Directions
Without the pictures, print the lines running from the beginning of the material to the line containing "Клапаны обратные", both ends included.

Data for review
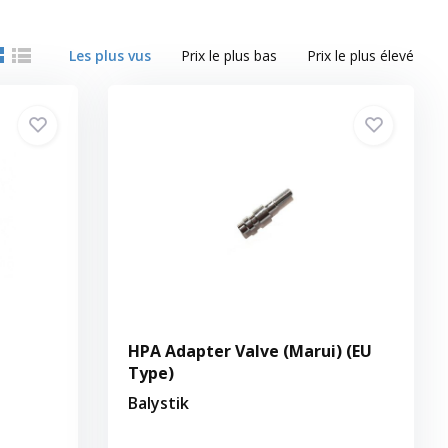
Les plus vus
Prix le plus bas
Prix le plus élevé
HPA Adapter Valve (Marui) (EU
Type)
Balystik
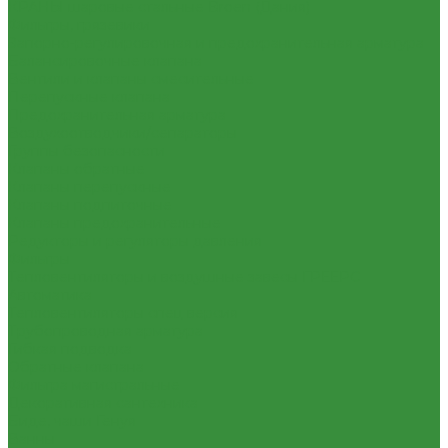
КРАНЫ шаровые стальные Broen (Дания)
Фильтры, грязевики
Запорно-регулировочная и предохранительная арматура
Балансировочные клапана
Вентили и клапаны смесительные
Перепускные клапана
Предохранительная арматура
Воздухоотводчики/сепараторы
Группы безопасности
Клапаны обратные
Клапаны перепускные
Клапаны подпиточные
Клапаны предохранительные
Редукторы и регуляторы давления
Фильтры
Тепловентиляторы и воздушные завесы ГРЕЕРС
Автоматика
Тепловентиляторы спец версия
Трубопроводная арматура
Гибкая подводка
Обратные клапана
Фильтра магистральные
Декоративная сантехника
Биде, чаши Генуя
Ванны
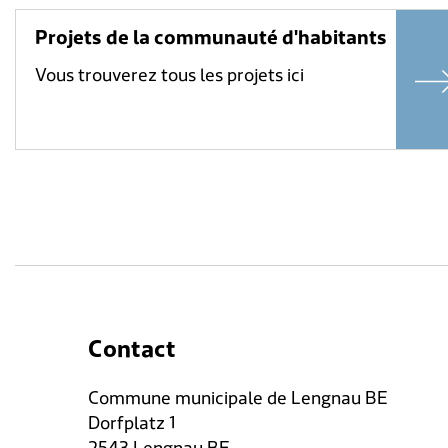
Projets de la communauté d'habitants
Vous trouverez tous les projets ici
Contact
Commune municipale de Lengnau BE
Dorfplatz 1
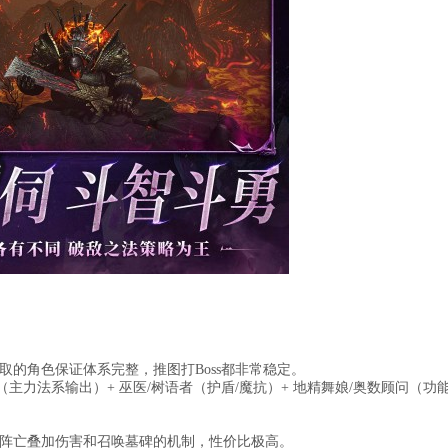
的角色保证体系完整，推图打Boss都非常稳定。
（主力法系输出）+ 巫医/树语者（护盾/魔抗）+ 地精舞娘/奥数顾问（功
阵亡叠加伤害和召唤墓碑的机制，性价比极高。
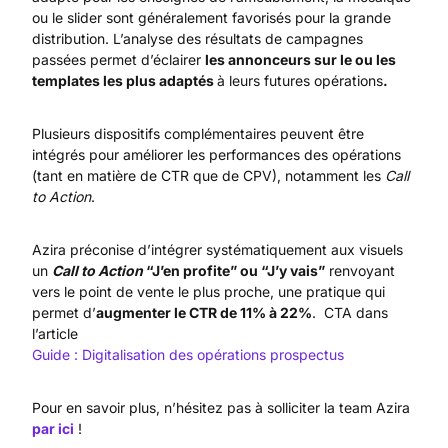
ou le slider sont généralement favorisés pour la grande
distribution. L’analyse des résultats de campagnes
passées permet d’éclairer
les annonceurs sur le ou les
templates les plus adaptés
à leurs futures opérations
.
Plusieurs dispositifs complémentaires peuvent être
intégrés pour améliorer les performances des opérations
(tant en matière de CTR que de CPV), notamment les
Call
to Action
.
Azira préconise d’intégrer systématiquement aux visuels
un
Call to Action
“J’en profite” ou “J’y vais”
renvoyant
vers le point de vente le plus proche, une pratique qui
permet d’
augmenter le CTR de 11% à 22%
. CTA dans
l’article
Guide : Digitalisation des opérations prospectus
Pour en savoir plus, n’hésitez pas à solliciter la team Azira
par ici
!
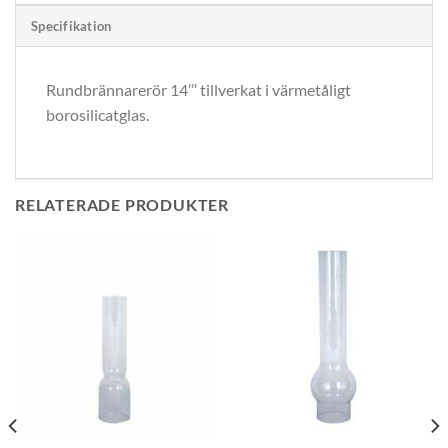
Specifikation
Rundbrännarerör 14’’’ tillverkat i värmetåligt
borosilicatglas.
RELATERADE PRODUKTER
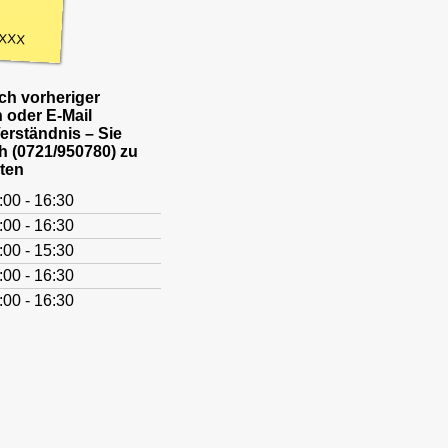
XXX
h vorheriger
 oder E-Mail
Verständnis – Sie
h (0721/950780) zu
ten
:00 - 16:30
:00 - 16:30
:00 - 15:30
:00 - 16:30
:00 - 16:30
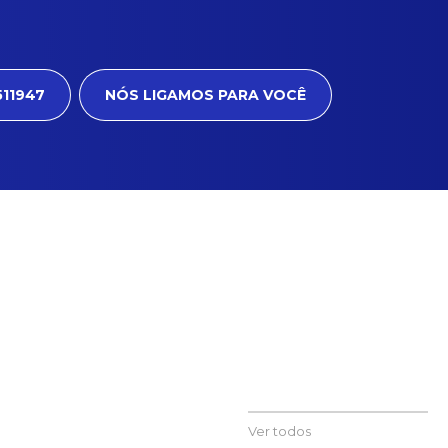
511947
NÓS LIGAMOS PARA VOCÊ
Ver todos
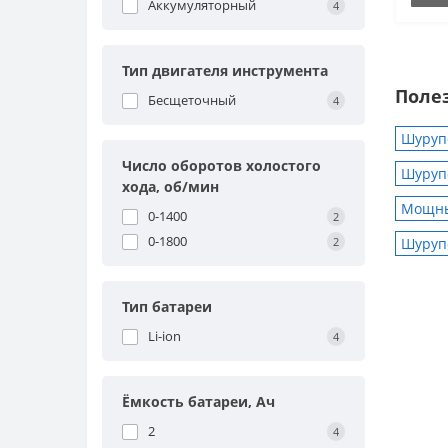
Аккумуляторный
4
Тип двигателя инструмента
Поле
Бесщеточный
4
Шуруп
Число оборотов холостого
Шурупо
хода, об/мин
Мощны
0-1400
2
0-1800
2
Шуруп
Тип батареи
Li-ion
4
Ёмкость батареи, Ач
2
4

Response area
Les plus vus
Prix le plus bas
Prix le plus élevé
HPA Adapter Valve (Marui) (EU
Type)
Balystik
КРАНЫ шаровые стальные Broen (Дания)
Фильтры, грязевики
Запорно-регулировочная и предохранительная арматура
Балансировочные клапана
Вентили и клапаны смесительные
Перепускные клапана
Предохранительная арматура
Воздухоотводчики/сепараторы
Группы безопасности
Клапаны обратные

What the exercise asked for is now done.